Cycle : Les Futurs mystères de Paris  vol. 5 


Illustration de Philippe CAZA

L'ATALANTE (Nantes, France), coll. La Dentelle du Cygne n° (142)
Dépôt légal : avril 2006
Roman, 416 pages, catégorie / prix : 5
ISBN : 2-84172-332-1   
Genre : Science-Fiction


Autres éditions
   in Les Futurs mystères de Paris - l'intégrale, volume I, ATALANTE (L'), 2015
   FLEUVE NOIR / FLEUVE Éditions, 1999

    Quatrième de couverture    
     1843. — Eugène Sue : Les Mystères de Paris
     1954-1958. — Léo Male : Les Nouveaux Mysteres de Paris
     Nestor Burma, « l'homme qui met le mystère K.-O. »
     1958. — Frédéric Dard : Les Derniers Mystères de Paris
     1996-?. — Roland C. Wagner : Les Futurs Mystères de Paris

     Paris, 2o64. Comment les données sur Elvis Presley se sont-elles effacées du wèbe ?
     Nous avons tous des trous de mémoire. Celui de Pépin de Pomme a englouti toute son existence d'avant la Terreur. Pour ne rien arranger, les neurones du bonhomme seraient « un peu trop bien triés », et un petit dragon vert lui pissait sur le pied quand il a pris conscience de son amnésie.

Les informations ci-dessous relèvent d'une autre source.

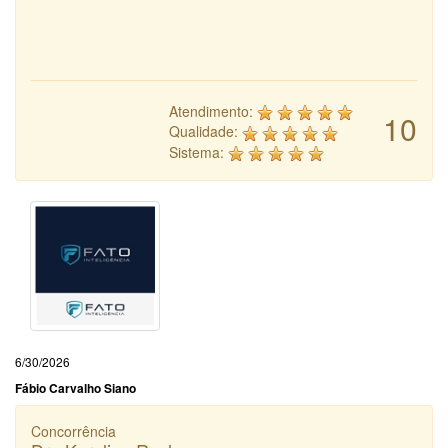
Atendimento:
10
Qualidade:
Sistema:
6/30/2026
Fábio Carvalho Siano
Concorrência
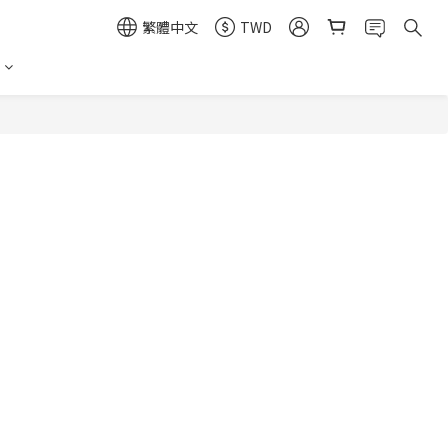
繁體中文
TWD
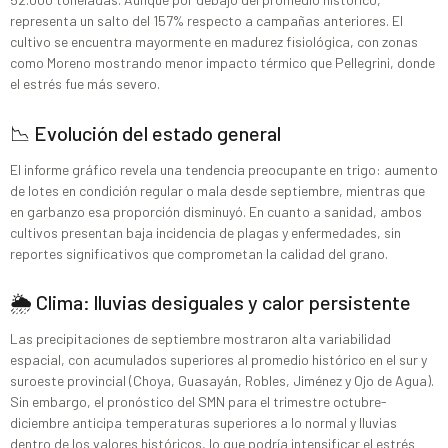
representa un salto del 157% respecto a campañas anteriores. El
cultivo se encuentra mayormente en madurez fisiológica, con zonas
como Moreno mostrando menor impacto térmico que Pellegrini, donde
el estrés fue más severo.
📉 Evolución del estado general
El informe gráfico revela una tendencia preocupante en trigo: aumento
de lotes en condición regular o mala desde septiembre, mientras que
en garbanzo esa proporción disminuyó. En cuanto a sanidad, ambos
cultivos presentan baja incidencia de plagas y enfermedades, sin
reportes significativos que comprometan la calidad del grano.
🌦️ Clima: lluvias desiguales y calor persistente
Las precipitaciones de septiembre mostraron alta variabilidad
espacial, con acumulados superiores al promedio histórico en el sur y
suroeste provincial (Choya, Guasayán, Robles, Jiménez y Ojo de Agua).
Sin embargo, el pronóstico del SMN para el trimestre octubre-
diciembre anticipa temperaturas superiores a lo normal y lluvias
dentro de los valores históricos, lo que podría intensificar el estrés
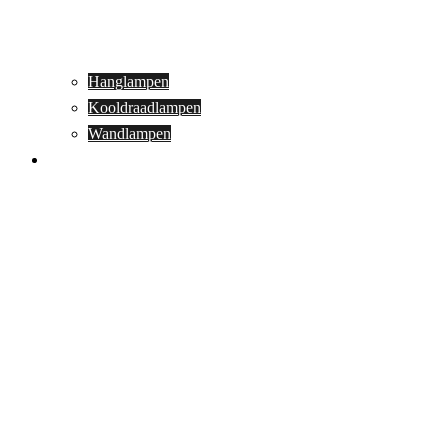
Hanglampen
Kooldraadlampen
Wandlampen
Buitenverlichting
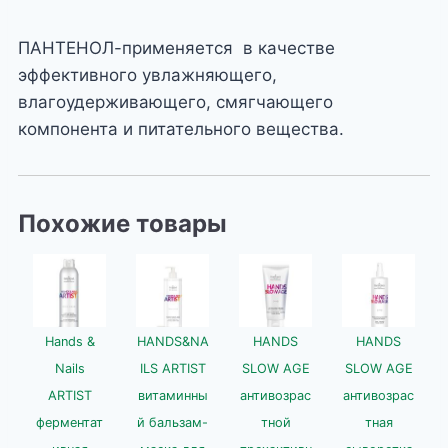
ПАНТЕНОЛ-применяется в качестве
эффективного увлажняющего,
влагоудерживающего, смягчающего
компонента и питательного вещества.
Похожие товары
Hands &
HANDS&NA
HANDS
HANDS
Nails
ILS ARTIST
SLOW AGE
SLOW AGE
ARTIST
витаминны
антивозрас
антивозрас
ферментат
й бальзам-
тной
тная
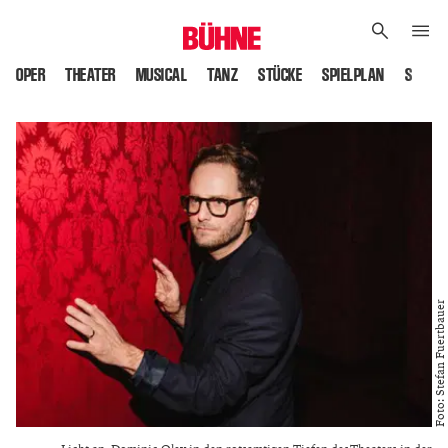
OPER
THEATER
MUSICAL
TANZ
STÜCKE
SPIELPLAN
SPIELS
Foto: Stefan Fuertbauer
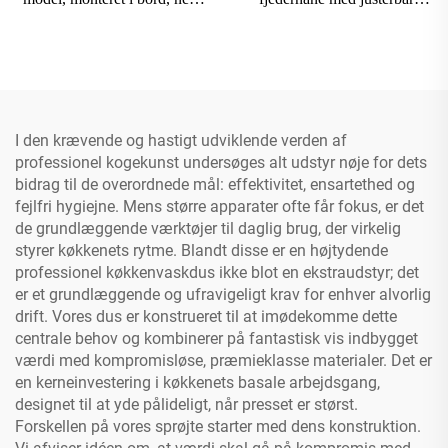
installation, messingmateriale,
højde, svingende udløbsrør,
fjederhandling,
blanding af varmt og koldt
dobbelthåndtag, trækhane til
vand, haner, 2-huls
forudskylning, ventil
I den krævende og hastigt udviklende verden af
professionel kogekunst undersøges alt udstyr nøje for dets
bidrag til de overordnede mål: effektivitet, ensartethed og
fejlfri hygiejne. Mens større apparater ofte får fokus, er det
de grundlæggende værktøjer til daglig brug, der virkelig
styrer køkkenets rytme. Blandt disse er en højtydende
professionel køkkenvaskdus ikke blot en ekstraudstyr; det
er et grundlæggende og ufravigeligt krav for enhver alvorlig
drift. Vores dus er konstrueret til at imødekomme dette
centrale behov og kombinerer på fantastisk vis indbygget
værdi med kompromisløse, præmieklasse materialer. Det er
en kerneinvestering i køkkenets basale arbejdsgang,
designet til at yde pålideligt, når presset er størst.
Forskellen på vores sprøjte starter med dens konstruktion.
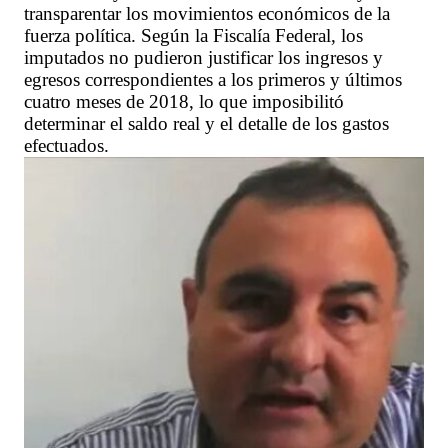
transparentar los movimientos económicos de la
fuerza política. Según la Fiscalía Federal, los
imputados no pudieron justificar los ingresos y
egresos correspondientes a los primeros y últimos
cuatro meses de 2018, lo que imposibilitó
determinar el saldo real y el detalle de los gastos
efectuados.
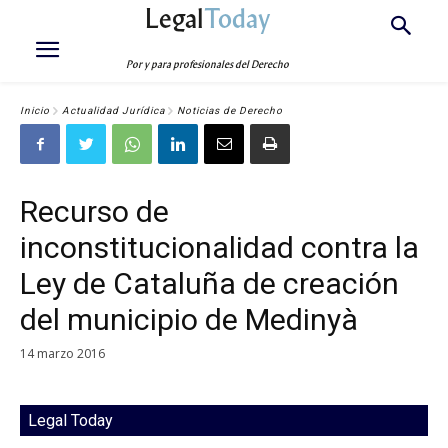
Legal
Today
Por y para profesionales del Derecho
Inicio
Actualidad Jurídica
Noticias de Derecho
Recurso de
inconstitucionalidad contra la
Ley de Cataluña de creación
del municipio de Medinyà
14 marzo 2016
Legal Today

En quête de l'identité de cet étrange client, Terri va de découverte en étonnement, croisant des personnages improbables et décalés, mais c'est Gloria, sa fidèle aya, qui lui réserve la plus grande surprise.

    Sommaire    
1 - Pot Smokers from Outer Space, pages 381 à 404

    Cité dans les Conseils de lecture / Bibliothèque idéale des oeuvres suivantes :    
 
Association Infini : Infini (3 - liste francophone) (liste parue en 1998)  pour la série : Les Futurs mystères de Paris

 
    Critiques des autres éditions ou de la série    

 
Edition FLEUVE NOIR / FLEUVE Éditions, Grand format - SF (1999)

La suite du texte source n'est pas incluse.